TASK DESCRIPTION
Show every line in the material below in which the string "επικαιροποιήσεις" appears.

** Opening EXTRACTED INFORMATION block **

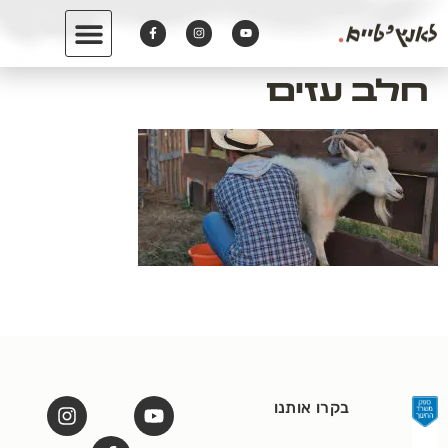
לתוכן
חלב עזים
בקרו אותנו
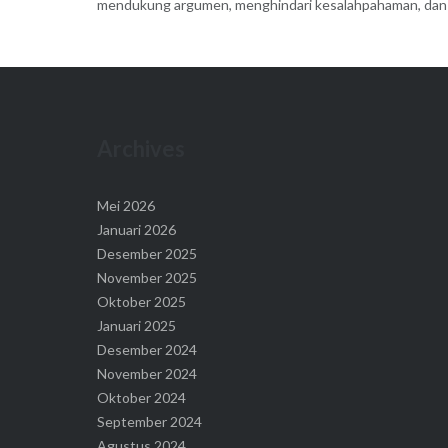
mendukung argumen, menghindari kesalahpahaman, dan
Archives
Mei 2026
Januari 2026
Desember 2025
November 2025
Oktober 2025
Januari 2025
Desember 2024
November 2024
Oktober 2024
September 2024
Agustus 2024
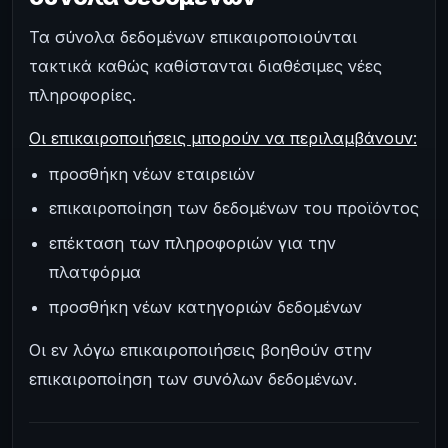
Τα σύνολα δεδομένων επικαιροποιούνται
τακτικά καθώς καθίστανται διαθέσιμες νέες
πληροφορίες.
Οι επικαιροποιήσεις μπορούν να περιλαμβάνουν:
προσθήκη νέων εταιρειών
επικαιροποίηση των δεδομένων του προϊόντος
επέκταση των πληροφοριών για την
πλατφόρμα
προσθήκη νέων κατηγοριών δεδομένων
Οι εν λόγω επικαιροποιήσεις βοηθούν στην
επικαιροποίηση των συνόλων δεδομένων.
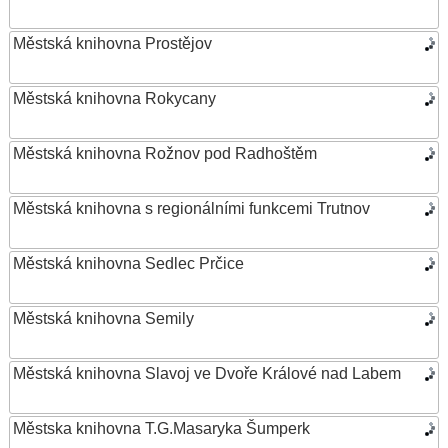
Městská knihovna Prostějov
Městská knihovna Rokycany
Městská knihovna Rožnov pod Radhoštěm
Městská knihovna s regionálními funkcemi Trutnov
Městská knihovna Sedlec Prčice
Městská knihovna Semily
Městská knihovna Slavoj ve Dvoře Králové nad Labem
Městska knihovna T.G.Masaryka Šumperk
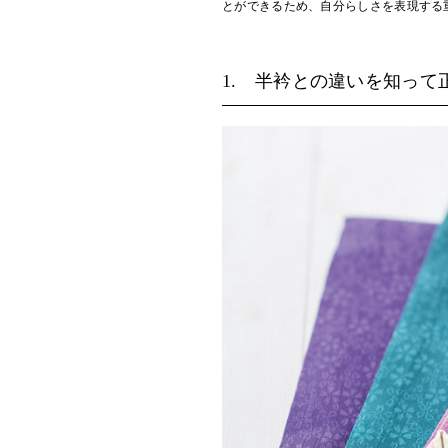
とができるため、自分らしさを表現する
1.
半衿との違いを知って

** Closing EXTRACTED INFORMATION block **

RESPONSE TO THE EXERCISE
Οι επικαιροποιήσεις μπορούν να περιλαμβάνουν:
Οι εν λόγω επικαιροποιήσεις βοηθούν στην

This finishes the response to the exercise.